**Input:**
++++

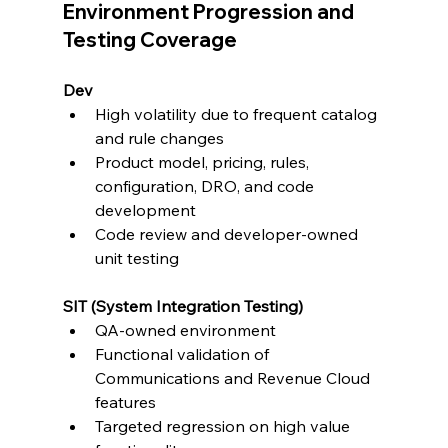
Environment Progression and 
Testing Coverage
Dev
High volatility due to frequent catalog 
and rule changes
Product model, pricing, rules, 
configuration, DRO, and code 
development
Code review and developer-owned 
unit testing
SIT (System Integration Testing)
QA-owned environment
Functional validation of 
Communications and Revenue Cloud 
features
Targeted regression on high value 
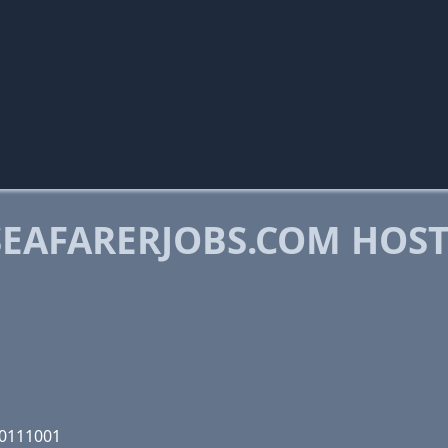
EAFARERJOBS.COM HOS
00111001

++++

**Exercise details:** In the records above, find each line that mentions the string "owned", then copy it.

**Written response:**
Code review and developer-owned 
QA-owned environment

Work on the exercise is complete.